Researchers from the University of Ohio recently outlined what makes an effective apology — aka an "I'm sorry" that will actually get someone to forgive you. Whether you're attempting to make amends with a friend, colleague, romantic partner, or family member, here are six things your "sorry"s need to include in order not to sound like a cheap excuse. (According to science, that is.)
1. An expression of regret. Think: "I truly wish I'd thought first before saying that nasty comment about your hair." Or, "I feel so bad about having offended you/stood you up/let you down." Or, "I can't believe I broke your favorite coffee mug."
2. Some explanation of where things went wrong. Examples: "I didn't realize that you were sensitive about that issue; I was under the impression you'd find it funny." "I knew I was going to be late so I misguidedly assumed it was better not to show up at all." Or, "I was trying to clean it for you but it fell on the floor in the process."
3. An acknowledgment of your responsibility in the matter. Like, "I messed up." "I was wrong about ___." "I owe you an apology." "I should have been more careful when handling that ceramic cup."
4. A declaration of repentance. (Aka some signal you're not going to make the same mistake again.) Consider: "I will think more before opening my mouth and be more mindful of your sensitivities." "I will arrive early next time or avoid making plans on days where my schedule stretches me too thin, so I don't end up canceling last minute."
5. An offer to repair. Try: "I'd like to make it up to you by taking you out to dinner/helping you move/..." Or, "To make it up, I'll come to that open mic you need people in the audience for next weekend." "I'd like to buy you a new mug or pay you twice as much as you bought it for."
6. A request for forgiveness. Examples: "Would you forgive me for this major mishap?" Or, "Do you think we can move forward and consider my mistake a blip in an otherwise solid friendship/relationship?"

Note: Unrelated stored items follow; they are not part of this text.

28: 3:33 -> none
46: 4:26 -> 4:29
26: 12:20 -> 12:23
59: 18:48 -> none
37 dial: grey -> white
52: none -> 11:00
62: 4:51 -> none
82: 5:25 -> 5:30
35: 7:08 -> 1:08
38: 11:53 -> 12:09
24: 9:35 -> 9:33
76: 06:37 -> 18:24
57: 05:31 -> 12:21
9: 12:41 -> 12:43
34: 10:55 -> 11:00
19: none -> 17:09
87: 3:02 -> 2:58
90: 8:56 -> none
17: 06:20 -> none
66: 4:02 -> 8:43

"At its essence," the study authors write in the journal Negotiation and Conflict Management Research, "the mere offering of an apology shows
that the apologizer understands there is a 'social requirement' to an apology when any sort of harm is
done."
Owning your responsibility for whatever horrible thing(s) you made happen, they add, is the most crucial element of an apology. (After all, research shows that victims see people who've wronged them in a more positive light when the latter at least takes responsibility for having violated them.) But if you really want to get back into whomsoever-you've-upset's good graces, you're going to want to express regret, explain what happened, and try to compensate the person you harmed.
Top it off with a request for forgiveness and you "transform the apology from a unilateral set of statements made by the violator to a bilateral communication process, asking for the victim's participation in the trust repair process," the authors write. Translation: Ask to be let off the hook and you make the apology process a two-way street, which can be more appealing to the person you're, well, trying to appeal to.
Of course, not every apology will be perfect. But to the extent that you can nail as many of the above components as possible — especially the owning responsibility part — you'll probably lower your odds of having one more grudge held against you.